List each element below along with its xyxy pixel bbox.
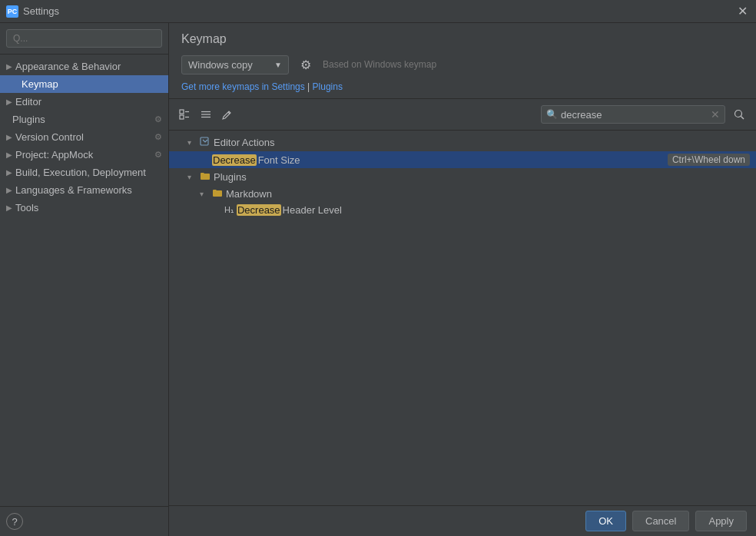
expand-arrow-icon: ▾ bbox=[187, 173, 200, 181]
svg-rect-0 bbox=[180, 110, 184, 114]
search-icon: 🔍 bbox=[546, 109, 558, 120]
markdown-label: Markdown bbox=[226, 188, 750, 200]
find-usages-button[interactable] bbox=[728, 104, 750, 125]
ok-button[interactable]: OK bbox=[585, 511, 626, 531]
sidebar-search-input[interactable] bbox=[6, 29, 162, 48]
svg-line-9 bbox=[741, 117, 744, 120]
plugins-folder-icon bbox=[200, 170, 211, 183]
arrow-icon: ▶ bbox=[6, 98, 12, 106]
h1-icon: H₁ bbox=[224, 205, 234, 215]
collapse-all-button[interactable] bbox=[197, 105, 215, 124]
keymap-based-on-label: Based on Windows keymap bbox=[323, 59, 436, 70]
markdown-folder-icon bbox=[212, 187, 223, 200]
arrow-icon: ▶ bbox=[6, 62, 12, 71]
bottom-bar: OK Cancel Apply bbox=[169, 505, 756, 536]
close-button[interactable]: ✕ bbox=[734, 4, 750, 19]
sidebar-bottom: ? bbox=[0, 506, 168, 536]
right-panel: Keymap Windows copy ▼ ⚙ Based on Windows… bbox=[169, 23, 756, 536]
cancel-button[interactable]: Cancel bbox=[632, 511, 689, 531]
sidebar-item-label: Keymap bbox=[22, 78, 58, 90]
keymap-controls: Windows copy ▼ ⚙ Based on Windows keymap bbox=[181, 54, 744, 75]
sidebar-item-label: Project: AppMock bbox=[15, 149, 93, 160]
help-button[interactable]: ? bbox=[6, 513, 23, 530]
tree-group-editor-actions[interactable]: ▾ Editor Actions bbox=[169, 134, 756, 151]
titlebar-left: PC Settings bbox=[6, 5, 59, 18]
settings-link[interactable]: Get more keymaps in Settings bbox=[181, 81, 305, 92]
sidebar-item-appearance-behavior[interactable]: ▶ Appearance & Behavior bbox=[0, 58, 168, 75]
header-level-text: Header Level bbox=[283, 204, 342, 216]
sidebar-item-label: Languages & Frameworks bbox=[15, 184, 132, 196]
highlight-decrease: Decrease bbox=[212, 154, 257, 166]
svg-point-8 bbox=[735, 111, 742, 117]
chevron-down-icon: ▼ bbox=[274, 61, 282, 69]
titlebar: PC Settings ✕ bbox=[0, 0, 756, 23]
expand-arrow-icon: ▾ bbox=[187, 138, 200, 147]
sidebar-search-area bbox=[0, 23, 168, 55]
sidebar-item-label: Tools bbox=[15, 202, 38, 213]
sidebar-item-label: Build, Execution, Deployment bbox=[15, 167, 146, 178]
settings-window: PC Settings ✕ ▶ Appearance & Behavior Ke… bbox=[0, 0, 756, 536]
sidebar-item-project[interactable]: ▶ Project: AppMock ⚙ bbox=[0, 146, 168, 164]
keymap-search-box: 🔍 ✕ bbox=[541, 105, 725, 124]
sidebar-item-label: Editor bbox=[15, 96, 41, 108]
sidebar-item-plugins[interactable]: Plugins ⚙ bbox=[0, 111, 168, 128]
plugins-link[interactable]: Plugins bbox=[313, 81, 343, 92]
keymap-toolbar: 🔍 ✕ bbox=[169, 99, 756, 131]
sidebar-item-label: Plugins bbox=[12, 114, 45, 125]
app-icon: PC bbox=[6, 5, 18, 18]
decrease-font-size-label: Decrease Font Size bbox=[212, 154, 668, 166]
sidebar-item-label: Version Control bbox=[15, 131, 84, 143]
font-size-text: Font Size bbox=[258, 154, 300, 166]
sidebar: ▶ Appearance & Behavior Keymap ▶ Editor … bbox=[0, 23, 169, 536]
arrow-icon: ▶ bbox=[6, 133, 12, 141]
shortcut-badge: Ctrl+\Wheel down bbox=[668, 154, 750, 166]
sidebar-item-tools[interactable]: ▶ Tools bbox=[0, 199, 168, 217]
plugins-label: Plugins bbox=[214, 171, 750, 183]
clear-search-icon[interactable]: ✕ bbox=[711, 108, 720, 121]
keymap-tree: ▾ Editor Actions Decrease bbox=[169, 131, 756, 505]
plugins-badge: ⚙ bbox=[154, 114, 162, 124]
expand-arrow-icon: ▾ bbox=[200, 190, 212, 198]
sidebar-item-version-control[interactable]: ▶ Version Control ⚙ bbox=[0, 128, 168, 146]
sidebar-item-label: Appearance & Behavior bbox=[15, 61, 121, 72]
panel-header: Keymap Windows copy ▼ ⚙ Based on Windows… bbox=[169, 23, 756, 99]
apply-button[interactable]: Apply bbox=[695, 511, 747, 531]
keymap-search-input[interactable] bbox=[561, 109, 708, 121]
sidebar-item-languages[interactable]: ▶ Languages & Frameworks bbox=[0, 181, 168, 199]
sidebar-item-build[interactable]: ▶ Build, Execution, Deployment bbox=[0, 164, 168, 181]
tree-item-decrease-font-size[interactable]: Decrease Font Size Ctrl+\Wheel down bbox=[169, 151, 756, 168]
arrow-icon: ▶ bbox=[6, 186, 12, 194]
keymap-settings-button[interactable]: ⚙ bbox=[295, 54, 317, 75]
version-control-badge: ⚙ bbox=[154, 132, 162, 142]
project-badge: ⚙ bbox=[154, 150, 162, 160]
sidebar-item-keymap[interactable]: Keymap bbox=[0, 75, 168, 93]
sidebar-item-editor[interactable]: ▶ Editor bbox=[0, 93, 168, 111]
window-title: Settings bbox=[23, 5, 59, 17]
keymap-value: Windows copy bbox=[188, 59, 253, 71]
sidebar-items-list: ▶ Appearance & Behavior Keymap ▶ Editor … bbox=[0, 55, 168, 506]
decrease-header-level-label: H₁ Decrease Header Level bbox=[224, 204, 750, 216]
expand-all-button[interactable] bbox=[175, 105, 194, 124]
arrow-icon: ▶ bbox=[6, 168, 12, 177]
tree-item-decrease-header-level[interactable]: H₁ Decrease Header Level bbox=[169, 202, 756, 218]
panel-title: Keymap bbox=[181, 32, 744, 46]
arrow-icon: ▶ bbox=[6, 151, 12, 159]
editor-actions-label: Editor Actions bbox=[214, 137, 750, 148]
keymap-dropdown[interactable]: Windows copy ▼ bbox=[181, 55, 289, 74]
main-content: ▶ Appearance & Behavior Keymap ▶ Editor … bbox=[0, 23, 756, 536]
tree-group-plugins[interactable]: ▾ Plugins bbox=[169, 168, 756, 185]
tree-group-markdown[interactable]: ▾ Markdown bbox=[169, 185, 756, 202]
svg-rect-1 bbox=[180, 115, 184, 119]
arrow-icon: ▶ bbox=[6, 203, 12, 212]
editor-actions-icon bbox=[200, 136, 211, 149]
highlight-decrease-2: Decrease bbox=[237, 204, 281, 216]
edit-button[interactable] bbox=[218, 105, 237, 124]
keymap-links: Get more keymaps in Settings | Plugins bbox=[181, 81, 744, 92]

· · ·

Every record must be set down again exactly; pictures do not belong in the copy.

List each element below along with its xyxy pixel bbox.
expand-arrow-icon: ▾ bbox=[187, 173, 200, 181]
svg-rect-0 bbox=[180, 110, 184, 114]
search-icon: 🔍 bbox=[546, 109, 558, 120]
markdown-label: Markdown bbox=[226, 188, 750, 200]
find-usages-button[interactable] bbox=[728, 104, 750, 125]
ok-button[interactable]: OK bbox=[585, 511, 626, 531]
sidebar-search-input[interactable] bbox=[6, 29, 162, 48]
svg-line-9 bbox=[741, 117, 744, 120]
plugins-folder-icon bbox=[200, 170, 211, 183]
arrow-icon: ▶ bbox=[6, 98, 12, 106]
h1-icon: H₁ bbox=[224, 205, 234, 215]
collapse-all-button[interactable] bbox=[197, 105, 215, 124]
keymap-based-on-label: Based on Windows keymap bbox=[323, 59, 436, 70]
markdown-folder-icon bbox=[212, 187, 223, 200]
arrow-icon: ▶ bbox=[6, 62, 12, 71]
bottom-bar: OK Cancel Apply bbox=[169, 505, 756, 536]
close-button[interactable]: ✕ bbox=[734, 4, 750, 19]
sidebar-bottom: ? bbox=[0, 506, 168, 536]
right-panel: Keymap Windows copy ▼ ⚙ Based on Windows… bbox=[169, 23, 756, 536]
cancel-button[interactable]: Cancel bbox=[632, 511, 689, 531]
sidebar-item-label: Keymap bbox=[22, 78, 58, 90]
keymap-controls: Windows copy ▼ ⚙ Based on Windows keymap bbox=[181, 54, 744, 75]
sidebar-item-label: Project: AppMock bbox=[15, 149, 93, 160]
help-button[interactable]: ? bbox=[6, 513, 23, 530]
tree-group-editor-actions[interactable]: ▾ Editor Actions bbox=[169, 134, 756, 151]
titlebar-left: PC Settings bbox=[6, 5, 59, 18]
settings-link[interactable]: Get more keymaps in Settings bbox=[181, 81, 305, 92]
sidebar-item-appearance-behavior[interactable]: ▶ Appearance & Behavior bbox=[0, 58, 168, 75]
header-level-text: Header Level bbox=[283, 204, 342, 216]
sidebar-item-label: Languages & Frameworks bbox=[15, 184, 132, 196]
highlight-decrease: Decrease bbox=[212, 154, 257, 166]
svg-point-8 bbox=[735, 111, 742, 117]
chevron-down-icon: ▼ bbox=[274, 61, 282, 69]
titlebar: PC Settings ✕ bbox=[0, 0, 756, 23]
expand-arrow-icon: ▾ bbox=[187, 138, 200, 147]
sidebar-search-area bbox=[0, 23, 168, 55]
sidebar-item-label: Tools bbox=[15, 202, 38, 213]
sidebar-item-label: Build, Execution, Deployment bbox=[15, 167, 146, 178]
settings-window: PC Settings ✕ ▶ Appearance & Behavior Ke… bbox=[0, 0, 756, 536]
sidebar-item-project[interactable]: ▶ Project: AppMock ⚙ bbox=[0, 146, 168, 164]
keymap-search-box: 🔍 ✕ bbox=[541, 105, 725, 124]
sidebar-item-label: Editor bbox=[15, 96, 41, 108]
sidebar-item-plugins[interactable]: Plugins ⚙ bbox=[0, 111, 168, 128]
plugins-link[interactable]: Plugins bbox=[313, 81, 343, 92]
keymap-toolbar: 🔍 ✕ bbox=[169, 99, 756, 131]
sidebar-item-label: Plugins bbox=[12, 114, 45, 125]
app-icon: PC bbox=[6, 5, 18, 18]
decrease-font-size-label: Decrease Font Size bbox=[212, 154, 668, 166]
sidebar-item-label: Version Control bbox=[15, 131, 84, 143]
font-size-text: Font Size bbox=[258, 154, 300, 166]
sidebar: ▶ Appearance & Behavior Keymap ▶ Editor … bbox=[0, 23, 169, 536]
arrow-icon: ▶ bbox=[6, 133, 12, 141]
shortcut-badge: Ctrl+\Wheel down bbox=[668, 154, 750, 166]
sidebar-item-tools[interactable]: ▶ Tools bbox=[0, 199, 168, 217]
plugins-label: Plugins bbox=[214, 171, 750, 183]
clear-search-icon[interactable]: ✕ bbox=[711, 108, 720, 121]
keymap-tree: ▾ Editor Actions Decrease bbox=[169, 131, 756, 505]
plugins-badge: ⚙ bbox=[154, 114, 162, 124]
expand-arrow-icon: ▾ bbox=[200, 190, 212, 198]
sidebar-item-version-control[interactable]: ▶ Version Control ⚙ bbox=[0, 128, 168, 146]
sidebar-item-label: Appearance & Behavior bbox=[15, 61, 121, 72]
panel-header: Keymap Windows copy ▼ ⚙ Based on Windows… bbox=[169, 23, 756, 99]
apply-button[interactable]: Apply bbox=[695, 511, 747, 531]
keymap-search-input[interactable] bbox=[561, 109, 708, 121]
sidebar-item-languages[interactable]: ▶ Languages & Frameworks bbox=[0, 181, 168, 199]
sidebar-item-build[interactable]: ▶ Build, Execution, Deployment bbox=[0, 164, 168, 181]
tree-item-decrease-font-size[interactable]: Decrease Font Size Ctrl+\Wheel down bbox=[169, 151, 756, 168]
arrow-icon: ▶ bbox=[6, 186, 12, 194]
keymap-settings-button[interactable]: ⚙ bbox=[295, 54, 317, 75]
version-control-badge: ⚙ bbox=[154, 132, 162, 142]
project-badge: ⚙ bbox=[154, 150, 162, 160]
sidebar-item-keymap[interactable]: Keymap bbox=[0, 75, 168, 93]
sidebar-item-editor[interactable]: ▶ Editor bbox=[0, 93, 168, 111]
window-title: Settings bbox=[23, 5, 59, 17]
keymap-value: Windows copy bbox=[188, 59, 253, 71]
sidebar-items-list: ▶ Appearance & Behavior Keymap ▶ Editor … bbox=[0, 55, 168, 506]
decrease-header-level-label: H₁ Decrease Header Level bbox=[224, 204, 750, 216]
expand-all-button[interactable] bbox=[175, 105, 194, 124]
arrow-icon: ▶ bbox=[6, 168, 12, 177]
tree-item-decrease-header-level[interactable]: H₁ Decrease Header Level bbox=[169, 202, 756, 218]
panel-title: Keymap bbox=[181, 32, 744, 46]
arrow-icon: ▶ bbox=[6, 151, 12, 159]
editor-actions-label: Editor Actions bbox=[214, 137, 750, 148]
keymap-dropdown[interactable]: Windows copy ▼ bbox=[181, 55, 289, 74]
main-content: ▶ Appearance & Behavior Keymap ▶ Editor … bbox=[0, 23, 756, 536]
tree-group-plugins[interactable]: ▾ Plugins bbox=[169, 168, 756, 185]
tree-group-markdown[interactable]: ▾ Markdown bbox=[169, 185, 756, 202]
svg-rect-1 bbox=[180, 115, 184, 119]
arrow-icon: ▶ bbox=[6, 203, 12, 212]
editor-actions-icon bbox=[200, 136, 211, 149]
highlight-decrease-2: Decrease bbox=[237, 204, 281, 216]
edit-button[interactable] bbox=[218, 105, 237, 124]
keymap-links: Get more keymaps in Settings | Plugins bbox=[181, 81, 744, 92]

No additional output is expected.